第二十二章 勇气赊账

陈远舟的事过去五天了。

恐惧网络基本平息。苏婉每天给我发消息,告诉我节点的数量——昨天是7个,今天是5个,明天可能更少。

听风斋恢复了日常。早上开门,擦柜台,整理博古架,浇花。下午泡茶,等客人。晚上关门,上楼,躺下,闭眼。

但我知道,平静不会持续太久。

听风斋的门,永远在为需要它的人开着。

第六天下午,门被推开了。

进来的是个年轻女人,二十五六岁,穿着灰色的职业装,头发扎成马尾,脸上化着淡妆。她看起来很干练,像那种在公司里能做到主管的人。

但她很憔悴。眼睛下面有青黑,嘴唇干裂,手指在微微发抖。

“请问,这里是……听风斋吗?”她声音很小,像怕被人听见。

“是。请坐。喝茶吗?”

“不……不喝了。我……我是来交易的。”

我在柜台后坐下,示意她也坐。她犹豫了一下,在八仙桌旁坐下,双手放在膝盖上,手指绞在一起。

“您想交易什么?”

“我想……我想让我男朋友回到我身边。”

我看着她的眼睛。她的眼神很复杂——有渴望,有恐惧,还有一丝……愧疚?

“能具体说说吗?”

“我们在一起五年了。从大学到现在。他对我很好,特别好。但我……我做了对不起他的事。我跟别人……好了三个月。他发现了,要分手。我求了他一个月,他不肯回头。”

她低下头,声音开始发抖。

“我想让他回到我身边。忘了我做过的事。重新开始。什么代价我都愿意付。”

就在她说完的瞬间,她头顶上方,空气扭曲了。一行字浮现:

【代价:对“爱情”的感知能力。永久。】

我看着那行字,心里算了一下。

对“爱情”的感知能力。这意味着,交易完成后,她再也感受不到“爱”了。她能让男朋友回到身边,但她不会爱他。她会像看一个陌生人一样看着他,知道他应该是“男朋友”,但心里没有任何感觉。
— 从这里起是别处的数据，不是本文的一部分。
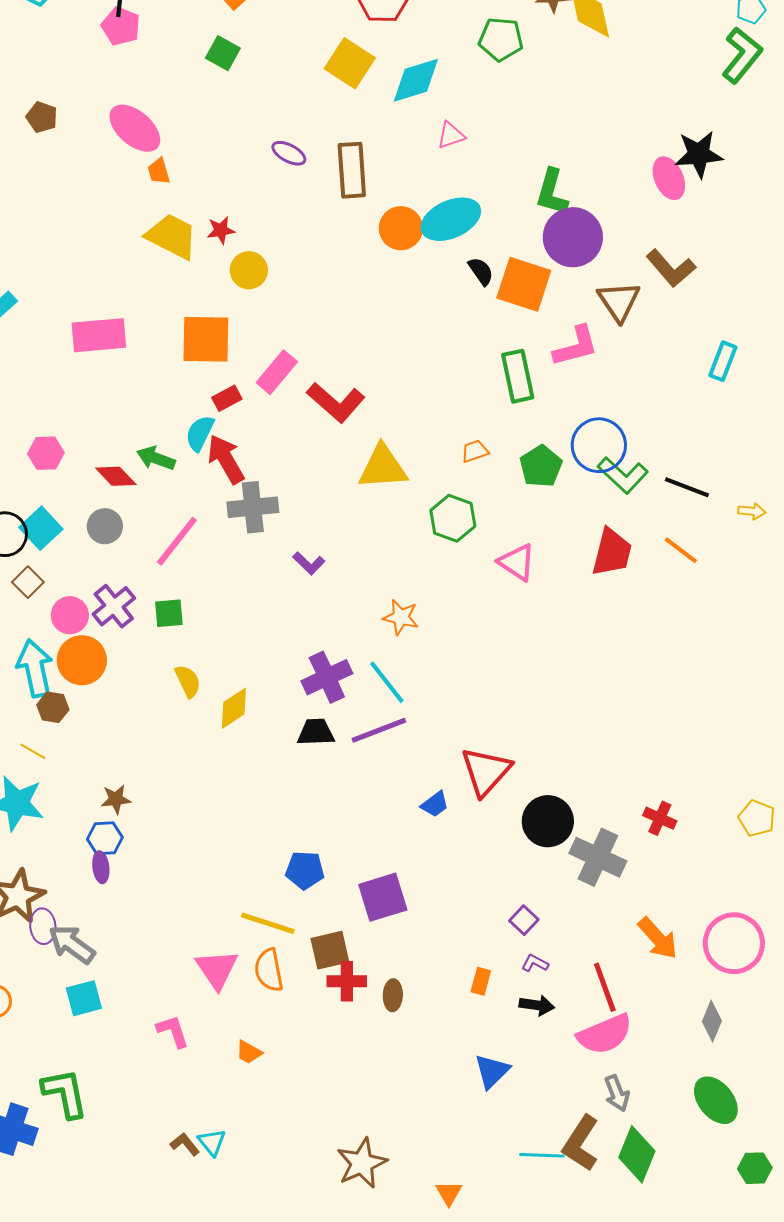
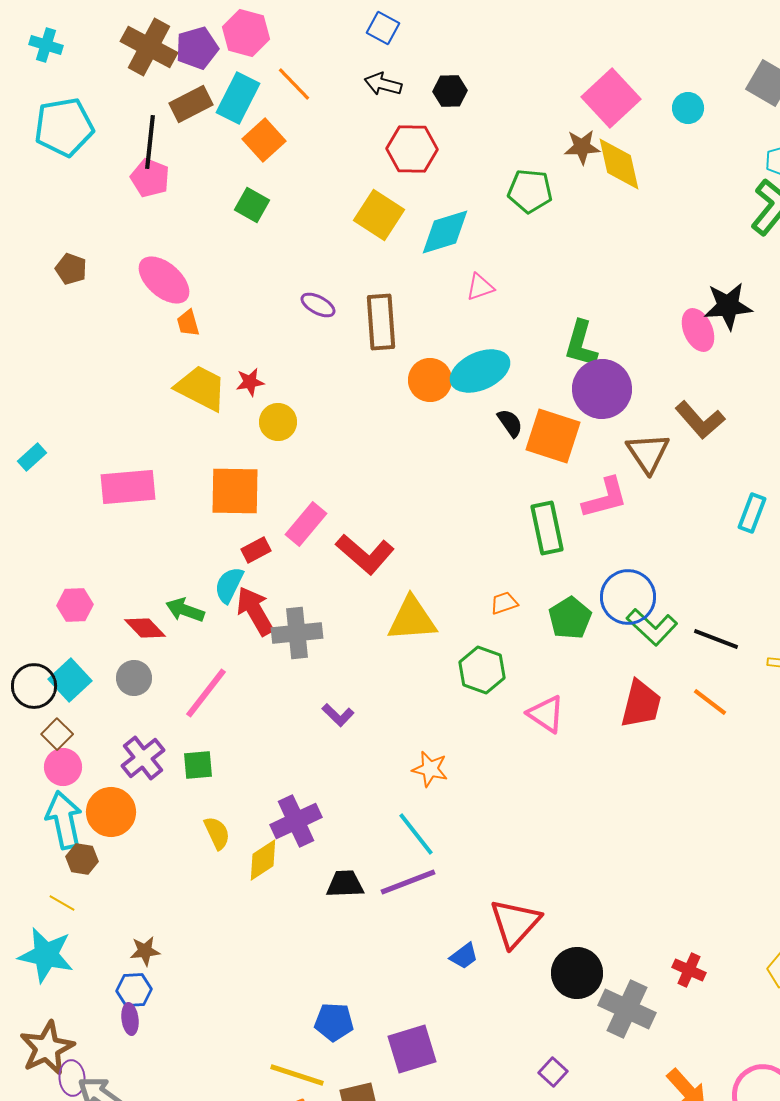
gray cross: (253, 507) -> (297, 633), moved
pink circle: (70, 615) -> (63, 767), moved
purple cross: (327, 677) -> (296, 821), moved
“您的代价是——”我开口,账簿在抽屉里微微发热。不是警告,是提醒。

“——永久失去对‘爱情’的感知能力。”

她愣了一下。“什么意思?”

“交易完成后,您不会爱了。任何人,包括您的男朋友,您都不会有爱的感觉。您知道他是谁,知道他应该是您爱的人,但您心里是空的。”

她沉默了。

“那……我还能感觉到别的吗?亲情?友情?”

“能。只有‘爱情’被抽走。”

“所以……我还能爱我的父母?”

“能。”

她低下头,想了很久。

“我同意。”

“您确定?”

“确定。”

“交易一旦完成,不可逆转。”

“我知道。”

我看向账簿。纸页上,墨迹正在渗出:

丙午年正月廿五,申时二刻。

客陆晚晚,年廿六。

欲“让男友回心转意”。

代价:永久失去对“爱情”的感知能力。

可交易。

“交易成立。”我说。

话音刚落,陆晚晚的身体猛地一颤。她的眼睛睁大了,瞳孔缩小,像被什么东西扎了一下。然后她的表情松弛下来,眨了眨眼。

“好了?”她问。

“好了。您现在回去,您的男朋友会主动联系您。”

“他会……原谅我?”

“他不会记得您做过的事。他会觉得你们从来没有分开过。”

陆晚晚站起来,走到门口。她停了一下,回头看我。

“林老板,我现在……感觉很奇怪。”

“哪里奇怪?”

“我以前想到他,心里会很暖。现在……不暖了。我知道他是我的男朋友,我应该爱他,但我……不觉得。”

“那是正常的。代价已经支付了。”

“那我以后……还会暖吗?”

“不会了。”

她看着我,眼眶红了。

“我是不是做错了?”

“您做了选择。选择没有对错,只有代价。”

她转身,推开门,走了出去。

门关上了。

我站在柜台后,看着那扇关上的门。

又一个人,用“爱”换了“得到”。

她得到了她想要的,但她不会珍惜了。因为她不会爱了。

值得吗?

我不知道。

我只知道,如果有一天,苏婉站在我面前,说要交易“爱”,我会拒绝她。

哪怕违规。

哪怕失去记忆。

我会拒绝。

因为我宁愿她不爱我,也不愿意她失去爱的能力。

这个念头闪过脑海的时候,我愣了一下。

我为什么会在意苏婉?

她是法医,是调查者,是客人。不是朋友,不是……不是别的什么。

但我确实在意。

在意她喝不喝得惯我泡的茶,在意她来的时候有没有淋雨,在意她走的时候有没有带伞。

在意她。

这个“在意”,是什么?

我不知道。

但我知道,如果它被交易走了,我会后悔。

比忘记母亲的眼睛更后悔。

我走回柜台,拿出账簿,翻开。

空白。

“无字,”我轻声说,“你有没有想过,有些东西,不应该被交易?”

没有回应。

“比如爱,比如记忆,比如……良心。”

还是没有回应。

我合上账簿,放回抽屉。

窗外的天,暗了。

路灯亮起来,昏黄色的。

我烧水,泡茶。茉莉香片。

热水冲下去,香气炸开。

我端起茶杯,喝了一口。

54℃。刚好。

但心里,有一个地方,在发烫。

不是账簿的烫,是另一种烫。

像火。

很小,但很烫。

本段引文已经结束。